* [DATA RECORDS]

○ ○ ○ ○ ○

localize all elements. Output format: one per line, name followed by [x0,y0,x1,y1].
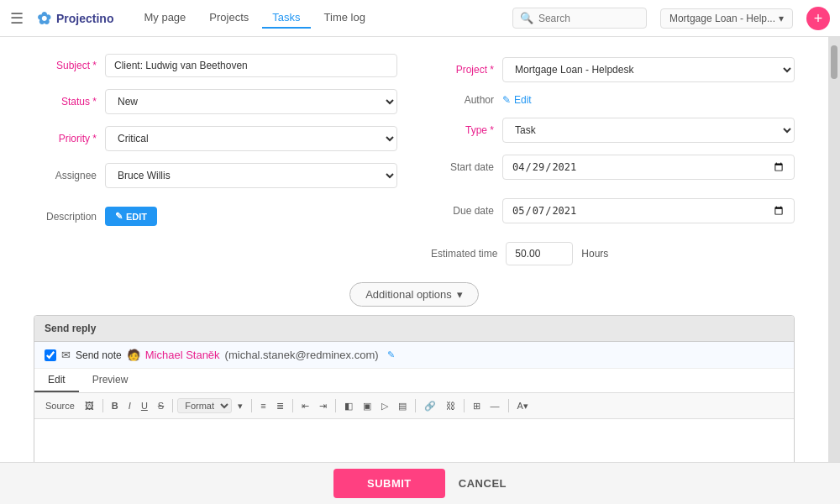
underline-button[interactable]: U [137,399,152,412]
align-right-button[interactable]: ▷ [377,399,392,413]
scroll-handle[interactable] [831,45,837,79]
project-select[interactable]: Mortgage Loan - Helpdesk [502,57,795,82]
toolbar-separator [172,399,173,412]
type-select[interactable]: Task Bug Feature Support [502,118,795,143]
additional-options-label: Additional options [365,288,452,301]
app-logo: ✿ Projectino [37,8,113,29]
priority-select[interactable]: Low Normal High Critical [105,126,397,151]
toolbar-separator [415,399,416,412]
strikethrough-button[interactable]: S [154,399,168,412]
submit-button[interactable]: SUBMIT [333,469,445,498]
add-button[interactable]: + [806,7,830,30]
form-section: Subject * Status * New In Progress Done … [34,54,795,265]
toolbar-separator [102,399,103,412]
unordered-list-button[interactable]: ≣ [272,399,288,413]
assignee-select[interactable]: Bruce Willis [105,163,397,188]
chevron-down-icon: ▾ [457,288,463,301]
form-area: Subject * Status * New In Progress Done … [0,37,828,504]
envelope-icon: ✉ [61,349,71,361]
status-row: Status * New In Progress Done Cancelled [34,89,397,114]
estimated-time-row: Estimated time Hours [431,242,795,265]
ordered-list-button[interactable]: ≡ [256,399,270,412]
search-icon: 🔍 [520,12,533,24]
author-label: Author [431,94,494,106]
project-selector-label: Mortgage Loan - Help... [669,13,775,24]
author-edit-link[interactable]: ✎ Edit [502,94,532,106]
nav-item-timelog[interactable]: Time log [314,8,375,29]
scrollbar[interactable] [828,37,840,504]
edit-icon: ✎ [502,94,511,106]
format-select[interactable]: Format [177,398,232,413]
project-selector[interactable]: Mortgage Loan - Help... ▾ [660,8,793,29]
nav-item-mypage[interactable]: My page [134,8,196,29]
estimated-time-input[interactable] [506,242,573,265]
font-color-button[interactable]: A▾ [513,399,533,413]
image-button[interactable]: 🖼 [81,399,98,412]
priority-row: Priority * Low Normal High Critical [34,126,397,151]
editor-toolbar: Source 🖼 B I U S Format ▾ ≡ ≣ ⇤ ⇥ ◧ [34,393,794,419]
hr-button[interactable]: — [486,399,504,412]
due-date-row: Due date [431,198,795,223]
table-button[interactable]: ⊞ [469,399,485,413]
editor-tabs: Edit Preview [34,369,794,393]
start-date-label: Start date [431,161,494,173]
author-row: Author ✎ Edit [431,94,795,106]
due-date-label: Due date [431,205,494,217]
subject-label: Subject * [34,60,97,71]
link-button[interactable]: 🔗 [420,399,440,413]
estimated-time-label: Estimated time [431,248,497,260]
italic-button[interactable]: I [124,399,135,412]
type-label: Type * [431,124,494,136]
form-right: Project * Mortgage Loan - Helpdesk Autho… [431,54,795,265]
assignee-label: Assignee [34,170,97,181]
note-text: Send note [76,349,122,361]
subject-row: Subject * [34,54,397,77]
search-input[interactable] [538,13,639,24]
footer: SUBMIT CANCEL [0,462,840,504]
main-nav: My page Projects Tasks Time log [134,8,375,29]
align-center-button[interactable]: ▣ [359,399,375,413]
user-icon: 🧑 [127,349,140,361]
due-date-input[interactable] [502,198,795,223]
justify-button[interactable]: ▤ [394,399,411,413]
project-row: Project * Mortgage Loan - Helpdesk [431,57,795,82]
align-left-button[interactable]: ◧ [340,399,357,413]
toolbar-separator [508,399,509,412]
source-button[interactable]: Source [41,399,79,412]
cancel-button[interactable]: CANCEL [459,477,507,490]
toolbar-separator [464,399,465,412]
format-arrow[interactable]: ▾ [234,399,247,413]
toolbar-separator [251,399,252,412]
nav-item-projects[interactable]: Projects [199,8,259,29]
project-label: Project * [431,64,494,76]
nav-item-tasks[interactable]: Tasks [262,8,310,29]
indent-button[interactable]: ⇥ [315,399,331,413]
description-row: Description ✎ EDIT [34,207,397,226]
start-date-row: Start date [431,155,795,180]
app-header: ☰ ✿ Projectino My page Projects Tasks Ti… [0,0,840,37]
app-name: Projectino [56,12,113,25]
tab-preview[interactable]: Preview [79,369,142,392]
logo-icon: ✿ [37,8,51,29]
start-date-input[interactable] [502,155,795,180]
edit-user-icon[interactable]: ✎ [387,349,395,360]
outdent-button[interactable]: ⇤ [297,399,313,413]
edit-icon: ✎ [115,211,123,222]
subject-input[interactable] [105,54,397,77]
additional-options-button[interactable]: Additional options ▾ [349,282,479,307]
send-note-row: ✉ Send note 🧑 Michael Staněk (michal.sta… [34,342,794,369]
main-area: Subject * Status * New In Progress Done … [0,37,840,504]
unlink-button[interactable]: ⛓ [442,399,459,412]
edit-btn-label: EDIT [126,212,147,222]
toolbar-separator [292,399,293,412]
tab-edit[interactable]: Edit [34,369,79,392]
hours-label: Hours [581,248,608,260]
status-select[interactable]: New In Progress Done Cancelled [105,89,397,114]
hamburger-icon[interactable]: ☰ [10,9,24,28]
edit-description-button[interactable]: ✎ EDIT [105,207,157,226]
send-reply-header: Send reply [34,316,794,342]
bold-button[interactable]: B [108,399,123,412]
send-note-checkbox[interactable] [45,349,56,361]
search-bar[interactable]: 🔍 [512,8,647,29]
type-row: Type * Task Bug Feature Support [431,118,795,143]
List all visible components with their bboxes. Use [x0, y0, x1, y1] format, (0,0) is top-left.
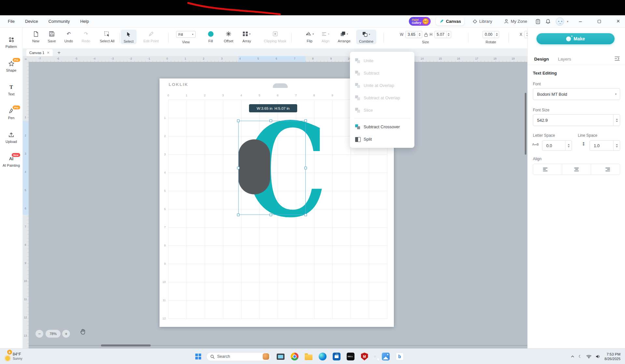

○ ○ ○ ○ ○

* [TASK REQUIREMENTS]
Retype the listing above exactly as it appears, omitting the pictures.

* [EXPECTED ANSWER]
localize all elements. Output format: one per line, name followed by [x0,y0,x1,y1].
underline-button[interactable]: U [137,399,152,412]
align-right-button[interactable]: ▷ [377,399,392,413]
scroll-handle[interactable] [831,45,837,79]
project-select[interactable]: Mortgage Loan - Helpdesk [502,57,795,82]
toolbar-separator [172,399,173,412]
type-select[interactable]: Task Bug Feature Support [502,118,795,143]
additional-options-label: Additional options [365,288,452,301]
app-logo: ✿ Projectino [37,8,113,29]
priority-select[interactable]: Low Normal High Critical [105,126,397,151]
toolbar-separator [415,399,416,412]
strikethrough-button[interactable]: S [154,399,168,412]
submit-button[interactable]: SUBMIT [333,469,445,498]
add-button[interactable]: + [806,7,830,30]
form-section: Subject * Status * New In Progress Done … [34,54,795,265]
toolbar-separator [102,399,103,412]
unordered-list-button[interactable]: ≣ [272,399,288,413]
assignee-select[interactable]: Bruce Willis [105,163,397,188]
chevron-down-icon: ▾ [457,288,463,301]
form-area: Subject * Status * New In Progress Done … [0,37,828,504]
envelope-icon: ✉ [61,349,71,361]
status-row: Status * New In Progress Done Cancelled [34,89,397,114]
estimated-time-row: Estimated time Hours [431,242,795,265]
ordered-list-button[interactable]: ≡ [256,399,270,412]
search-icon: 🔍 [520,12,533,24]
author-label: Author [431,94,494,106]
project-selector-label: Mortgage Loan - Help... [669,13,775,24]
author-edit-link[interactable]: ✎ Edit [502,94,532,106]
nav-item-timelog[interactable]: Time log [314,8,375,29]
scrollbar[interactable] [828,37,840,504]
edit-icon: ✎ [502,94,511,106]
format-select[interactable]: Format [177,398,232,413]
project-selector[interactable]: Mortgage Loan - Help... ▾ [660,8,793,29]
nav-item-mypage[interactable]: My page [134,8,196,29]
estimated-time-input[interactable] [506,242,573,265]
font-color-button[interactable]: A▾ [513,399,533,413]
image-button[interactable]: 🖼 [81,399,98,412]
priority-row: Priority * Low Normal High Critical [34,126,397,151]
editor-toolbar: Source 🖼 B I U S Format ▾ ≡ ≣ ⇤ ⇥ ◧ [34,393,794,419]
hr-button[interactable]: — [486,399,504,412]
due-date-row: Due date [431,198,795,223]
table-button[interactable]: ⊞ [469,399,485,413]
editor-tabs: Edit Preview [34,369,794,393]
start-date-label: Start date [431,161,494,173]
author-row: Author ✎ Edit [431,94,795,106]
due-date-label: Due date [431,205,494,217]
subject-label: Subject * [34,60,97,71]
link-button[interactable]: 🔗 [420,399,440,413]
estimated-time-label: Estimated time [431,248,497,260]
italic-button[interactable]: I [124,399,135,412]
type-label: Type * [431,124,494,136]
form-right: Project * Mortgage Loan - Helpdesk Autho… [431,54,795,265]
assignee-label: Assignee [34,170,97,181]
note-text: Send note [76,349,122,361]
subject-row: Subject * [34,54,397,77]
search-input[interactable] [538,13,639,24]
footer: SUBMIT CANCEL [0,462,840,504]
main-nav: My page Projects Tasks Time log [134,8,375,29]
align-center-button[interactable]: ▣ [359,399,375,413]
user-icon: 🧑 [127,349,140,361]
due-date-input[interactable] [502,198,795,223]
justify-button[interactable]: ▤ [394,399,411,413]
project-row: Project * Mortgage Loan - Helpdesk [431,57,795,82]
align-left-button[interactable]: ◧ [340,399,357,413]
toolbar-separator [508,399,509,412]
source-button[interactable]: Source [41,399,79,412]
cancel-button[interactable]: CANCEL [459,477,507,490]
toolbar-separator [464,399,465,412]
format-arrow[interactable]: ▾ [234,399,247,413]
toolbar-separator [251,399,252,412]
nav-item-projects[interactable]: Projects [199,8,259,29]
project-label: Project * [431,64,494,76]
nav-item-tasks[interactable]: Tasks [262,8,310,29]
indent-button[interactable]: ⇥ [315,399,331,413]
description-row: Description ✎ EDIT [34,207,397,226]
start-date-row: Start date [431,155,795,180]
app-header: ☰ ✿ Projectino My page Projects Tasks Ti… [0,0,840,37]
app-name: Projectino [56,12,113,25]
tab-preview[interactable]: Preview [79,369,142,392]
logo-icon: ✿ [37,8,51,29]
start-date-input[interactable] [502,155,795,180]
edit-user-icon[interactable]: ✎ [387,349,395,360]
outdent-button[interactable]: ⇤ [297,399,313,413]
edit-icon: ✎ [115,211,123,222]
subject-input[interactable] [105,54,397,77]
additional-options-button[interactable]: Additional options ▾ [349,282,479,307]
send-note-row: ✉ Send note 🧑 Michael Staněk (michal.sta… [34,342,794,369]
main-area: Subject * Status * New In Progress Done … [0,37,840,504]
unlink-button[interactable]: ⛓ [442,399,459,412]
edit-btn-label: EDIT [126,212,147,222]
toolbar-separator [292,399,293,412]
tab-edit[interactable]: Edit [34,369,79,392]
hours-label: Hours [581,248,608,260]
status-select[interactable]: New In Progress Done Cancelled [105,89,397,114]
hamburger-icon[interactable]: ☰ [10,9,24,28]
edit-description-button[interactable]: ✎ EDIT [105,207,157,226]
send-reply-header: Send reply [34,316,794,342]
bold-button[interactable]: B [108,399,123,412]
send-note-checkbox[interactable] [45,349,56,361]
search-bar[interactable]: 🔍 [512,8,647,29]
type-row: Type * Task Bug Feature Support [431,118,795,143]
List all visible components with their bboxes. Use [x0, y0, x1, y1] format, (0,0) is top-left.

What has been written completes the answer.